Gradient and Eigenvalue Estimates on the canonical bundle of K\"ahler manifolds

TL;DR

This paper establishes gradient, eigenvalue, and heat kernel estimates for the Hodge Laplacian on canonical bundle sections of K"ahler manifolds, relying solely on Ricci curvature bounds rather than full curvature tensor conditions.

Contribution

It introduces a new Bochner formula for $(m,0)$ forms that depends only on Ricci and scalar curvature, providing sharper estimates under weaker assumptions.

Findings

Derived gradient estimates for the Hodge Laplacian on $(m,0)$ forms.

Established eigenvalue bounds based on Ricci curvature.

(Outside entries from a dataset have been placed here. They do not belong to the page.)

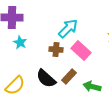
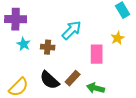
brown cross: (56, 49) -> (48, 47), moved
pink rectangle: (81, 50) -> (97, 54), moved, turned 48

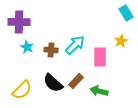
cyan arrow: (72, 30) -> (75, 45), moved

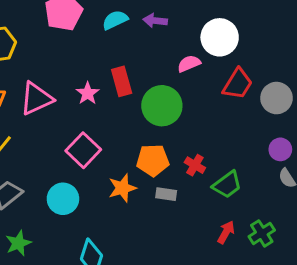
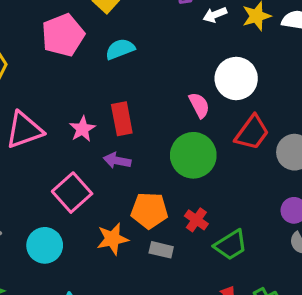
purple arrow: (155, 21) -> (117, 161), moved
pink semicircle: (189, 64) -> (199, 105), turned 80
green circle: (162, 106) -> (193, 155), moved

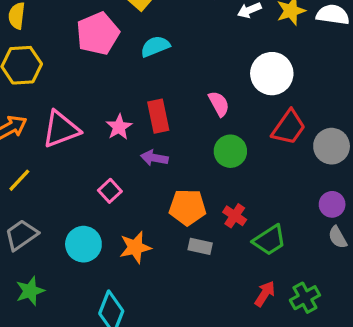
pink semicircle: (199, 105) -> (219, 104), moved
green circle: (193, 155) -> (230, 151), size x0.7
pink square: (72, 193) -> (110, 191), size x0.6
orange star: (112, 239) -> (135, 247), moved

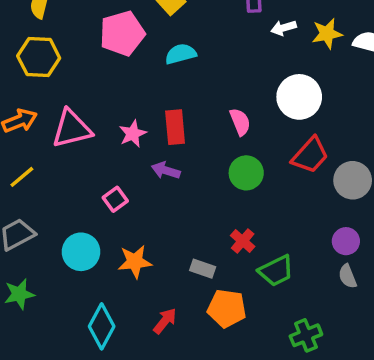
orange pentagon: (188, 207) -> (227, 308), moved
red arrow: (265, 294) -> (165, 321), moved

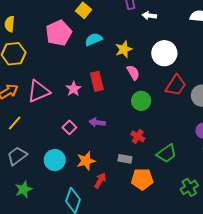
white arrow: (284, 28) -> (149, 16), turned 32
yellow star: (327, 34) -> (124, 49), moved
purple arrow: (166, 170) -> (97, 123), moved
red cross: (243, 241) -> (138, 136), moved
red arrow: (165, 321) -> (100, 181), moved

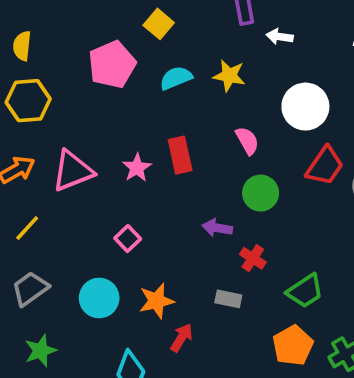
yellow star: (124, 49) -> (229, 76), moved, turned 30
purple arrow: (97, 123) -> (217, 228), moved
orange pentagon: (142, 179) -> (293, 345), moved, turned -30

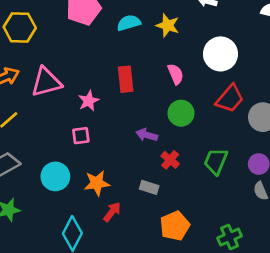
pink star: (137, 168) -> (89, 101), moved
pink square: (128, 239) -> (81, 136), turned 30
green trapezoid: (305, 291) -> (216, 161), moved, turned 140
orange pentagon: (293, 345) -> (175, 226), moved

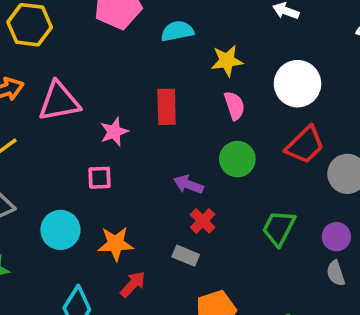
yellow star: (168, 25) -> (227, 61), moved, turned -30
red cross: (170, 160) -> (203, 221), moved

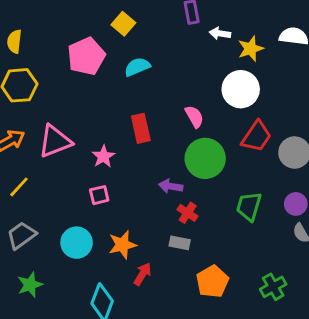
yellow star: (227, 61) -> (251, 49), moved
green circle: (237, 159) -> (205, 158), size x1.4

Obtained heat kernel estimates with Ricci curvature dependence.

Abstract

We prove certain gradient and eigenvalue estimates, as well as the heat kernel estimates, for the Hodge Laplacian on $(m,0)$ forms, i.e., sections of the canonical bundle of K\"ahler manifolds, where $m$ is the complex dimension of the manifold. Instead of the usual dependence on curvature tensor, our condition depends only on the Ricci curvature bound. The proof is based on a new Bochner type formula for the gradient of $(m, 0)$ forms, which involves only the Ricci curvature and the gradient of the scalar curvature.